Early Phase 1 clinical trial results suggest promising safety and efficacy of bb21217 – a next-generation anti-BCMA CAR T therapy – for the treatment of patients with multiple myeloma
Nina Shah, MD (University of California, San Francisco, San Francisco, Calif., USA), presented preliminary results from the phase 1 CRB-402 clinical trial (NCT03274219) evaluating safety and efficacy of the anti-BCMA CAR T therapy bb21217 in patients with relapsed/refractory multiple myeloma. Bb21217 is a next-generation CAR T therapy that contains an scFv, 4-1BB costimulatory motif and CD3-zeta T cell activation domain and is treated with the phosphoinositide 3 kinase inhibitor bb007 during ex vivo culture to help enrich for memory T cells and enhance the durability of anti-tumor activity. In all, 12 patients (median age = 63 [44 – 69], with history of greater than three prior therapies, and prescreened for greater than 50 percent BCMA expression) underwent lymphodepletion (fludarabine [30 mg/m2] and cyclophosphamide [300 mg/m2] daily for three days) before receiving 150 x 106 bb21217 cells via a single infusion.
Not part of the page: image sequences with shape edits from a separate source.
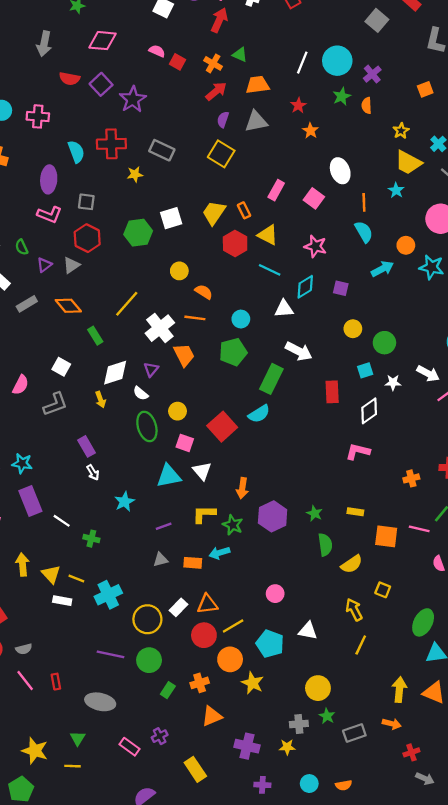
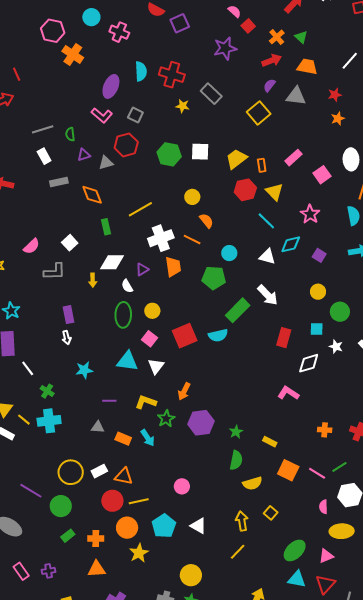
purple star: (133, 99) -> (225, 48), moved
cyan arrow: (219, 553) -> (148, 438), turned -126
cyan cross: (108, 595) -> (49, 421), moved

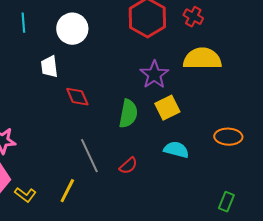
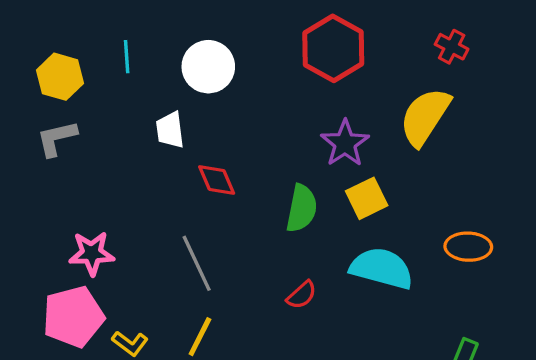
red cross: (193, 17) -> (452, 47), moved
yellow semicircle: (202, 59) -> (425, 117), turned -57
cyan semicircle: (176, 150) -> (382, 268), size x1.5
gray line: (89, 156) -> (197, 263), moved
Eight patients developed CRS (67 percent, grade one = four, grade two = three, grade three = one). Grade 1/2 neurotoxicities were observed in two patients. One patient with a high tumor burden and rapidly accelerating disease experienced dose-limiting CRS and grade four encephalopathy that was resolved via tocilizumab, corticosteroids, and cyclophosphamide. Of note, grade 3/4 neutropenia was observed in eight percent and 75 percent of patients, respectively, 11/12 of which recovered at least by day 65. ORR was 83.3 percent (95 percent CI: 51.6 – 97.9), with three CR and six greater than VGPR. In one case, a patient achieved CR ten months post-infusion, suggesting that responses can deepen over time. All but one responder remain in ongoing response, with one patient experiencing greater than one year of remission. All four evaluable patients for MRD status are MRD-negative. Importantly, memory CAR T cell expansion was observed in patient blood post-infusion, and CAR T cells remained detectable up to nine months post-infusion. Together, these preliminary data suggest that bb21217 is well tolerated and may be effective in treating patients with relapsed/refractory multiple myeloma. This study is ongoing.